Reproduce the entries below exactly, but only from the line containing "Mask all regions" to the line containing "<instances>...</instances> (empty list", inclusive.

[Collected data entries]
______________________________
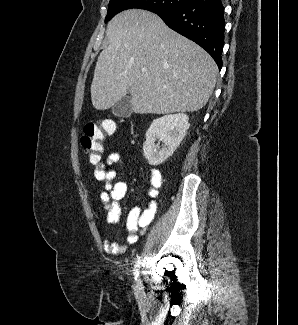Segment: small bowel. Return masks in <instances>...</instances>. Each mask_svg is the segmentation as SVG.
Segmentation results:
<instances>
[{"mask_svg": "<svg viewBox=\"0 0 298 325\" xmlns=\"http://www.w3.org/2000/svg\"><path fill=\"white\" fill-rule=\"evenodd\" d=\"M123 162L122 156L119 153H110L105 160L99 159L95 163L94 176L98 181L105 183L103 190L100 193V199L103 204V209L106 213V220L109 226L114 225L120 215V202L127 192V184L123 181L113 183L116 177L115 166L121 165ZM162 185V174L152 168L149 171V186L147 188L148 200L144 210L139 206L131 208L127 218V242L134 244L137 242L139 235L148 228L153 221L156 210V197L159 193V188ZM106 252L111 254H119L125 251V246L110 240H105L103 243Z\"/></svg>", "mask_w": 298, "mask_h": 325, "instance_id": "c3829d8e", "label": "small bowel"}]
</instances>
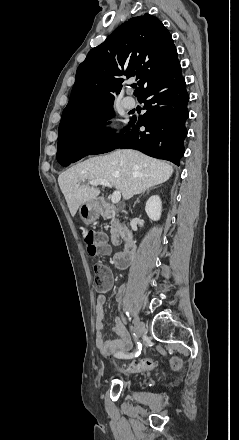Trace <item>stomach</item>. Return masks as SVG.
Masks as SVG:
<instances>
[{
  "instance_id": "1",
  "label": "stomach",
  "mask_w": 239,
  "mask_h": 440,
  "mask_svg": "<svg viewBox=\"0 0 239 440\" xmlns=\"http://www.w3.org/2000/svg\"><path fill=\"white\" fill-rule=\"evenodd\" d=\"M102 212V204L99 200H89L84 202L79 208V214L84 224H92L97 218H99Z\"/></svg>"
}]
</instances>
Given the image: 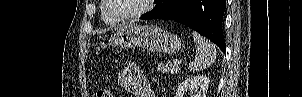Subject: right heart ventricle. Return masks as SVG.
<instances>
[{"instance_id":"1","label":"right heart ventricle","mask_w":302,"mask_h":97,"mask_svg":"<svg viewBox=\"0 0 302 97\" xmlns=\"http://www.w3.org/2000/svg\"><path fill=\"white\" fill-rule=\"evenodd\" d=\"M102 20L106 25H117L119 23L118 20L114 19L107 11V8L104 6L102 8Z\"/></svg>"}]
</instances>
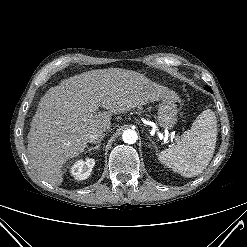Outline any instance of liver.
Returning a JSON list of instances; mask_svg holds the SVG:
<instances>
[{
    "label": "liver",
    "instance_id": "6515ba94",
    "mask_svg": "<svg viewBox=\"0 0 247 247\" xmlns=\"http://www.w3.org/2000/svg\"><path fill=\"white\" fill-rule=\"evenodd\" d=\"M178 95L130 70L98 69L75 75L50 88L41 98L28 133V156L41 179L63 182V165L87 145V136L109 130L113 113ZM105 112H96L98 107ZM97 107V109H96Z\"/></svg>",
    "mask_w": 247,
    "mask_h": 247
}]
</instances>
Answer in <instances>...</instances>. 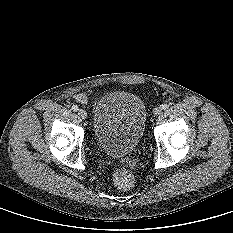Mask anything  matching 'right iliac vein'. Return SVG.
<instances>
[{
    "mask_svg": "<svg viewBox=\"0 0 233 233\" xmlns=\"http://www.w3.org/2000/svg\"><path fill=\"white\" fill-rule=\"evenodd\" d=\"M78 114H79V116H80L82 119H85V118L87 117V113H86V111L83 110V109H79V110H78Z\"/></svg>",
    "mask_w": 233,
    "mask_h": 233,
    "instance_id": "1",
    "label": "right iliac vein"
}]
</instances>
______________________________
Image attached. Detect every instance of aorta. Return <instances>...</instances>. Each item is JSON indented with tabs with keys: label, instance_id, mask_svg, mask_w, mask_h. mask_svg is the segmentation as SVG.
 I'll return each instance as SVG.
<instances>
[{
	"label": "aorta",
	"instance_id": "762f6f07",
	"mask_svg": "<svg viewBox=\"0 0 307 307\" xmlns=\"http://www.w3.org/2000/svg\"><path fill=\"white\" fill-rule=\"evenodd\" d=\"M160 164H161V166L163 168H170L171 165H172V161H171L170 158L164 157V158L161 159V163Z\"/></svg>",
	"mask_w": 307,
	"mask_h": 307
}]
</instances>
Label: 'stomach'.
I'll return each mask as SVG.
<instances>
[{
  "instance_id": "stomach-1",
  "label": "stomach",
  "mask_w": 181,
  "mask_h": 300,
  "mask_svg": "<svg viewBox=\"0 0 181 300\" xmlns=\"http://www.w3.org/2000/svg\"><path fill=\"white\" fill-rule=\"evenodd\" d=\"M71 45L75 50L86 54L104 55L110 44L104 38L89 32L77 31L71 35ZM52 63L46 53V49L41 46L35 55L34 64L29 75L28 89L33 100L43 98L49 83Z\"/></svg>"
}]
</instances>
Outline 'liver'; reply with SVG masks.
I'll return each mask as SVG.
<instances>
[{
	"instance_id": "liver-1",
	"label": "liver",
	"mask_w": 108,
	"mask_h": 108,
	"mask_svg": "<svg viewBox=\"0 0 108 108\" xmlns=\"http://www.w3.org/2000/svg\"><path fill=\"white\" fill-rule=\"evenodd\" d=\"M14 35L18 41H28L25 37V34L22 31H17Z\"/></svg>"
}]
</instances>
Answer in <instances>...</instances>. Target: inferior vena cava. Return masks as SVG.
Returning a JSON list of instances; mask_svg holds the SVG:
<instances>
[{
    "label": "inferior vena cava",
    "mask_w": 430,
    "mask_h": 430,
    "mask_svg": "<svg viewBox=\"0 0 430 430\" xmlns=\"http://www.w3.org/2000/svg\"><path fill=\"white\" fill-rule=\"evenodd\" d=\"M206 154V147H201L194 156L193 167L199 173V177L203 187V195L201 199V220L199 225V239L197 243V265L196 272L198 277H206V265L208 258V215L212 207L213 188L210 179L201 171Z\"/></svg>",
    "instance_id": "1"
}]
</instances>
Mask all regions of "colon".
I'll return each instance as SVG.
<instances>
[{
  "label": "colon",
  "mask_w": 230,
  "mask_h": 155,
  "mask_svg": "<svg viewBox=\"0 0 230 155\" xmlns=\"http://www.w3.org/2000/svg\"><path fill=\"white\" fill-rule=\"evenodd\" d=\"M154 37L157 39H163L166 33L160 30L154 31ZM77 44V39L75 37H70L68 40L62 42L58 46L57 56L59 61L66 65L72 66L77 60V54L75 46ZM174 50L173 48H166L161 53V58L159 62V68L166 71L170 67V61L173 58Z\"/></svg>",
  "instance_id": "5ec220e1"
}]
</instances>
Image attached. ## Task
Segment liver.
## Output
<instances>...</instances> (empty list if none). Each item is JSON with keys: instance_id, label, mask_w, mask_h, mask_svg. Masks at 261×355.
______________________________
ANSWER TO THIS TASK -
Mask all regions of "colon".
I'll return each instance as SVG.
<instances>
[{
  "label": "colon",
  "mask_w": 230,
  "mask_h": 155,
  "mask_svg": "<svg viewBox=\"0 0 230 155\" xmlns=\"http://www.w3.org/2000/svg\"><path fill=\"white\" fill-rule=\"evenodd\" d=\"M154 37L157 39H163L166 33L160 30L154 31ZM77 44V39L75 37H70L68 40L62 42L58 46L57 56L59 61L66 65L72 66L77 60V54L75 46ZM174 50L173 48H166L161 53V58L159 62V68L166 71L170 67V61L173 58Z\"/></svg>",
  "instance_id": "5ec220e1"
}]
</instances>
Image attached. ## Task
Segment liver.
## Output
<instances>...</instances> (empty list if none). Each item is JSON with keys: instance_id, label, mask_w, mask_h, mask_svg. Masks at 261×355.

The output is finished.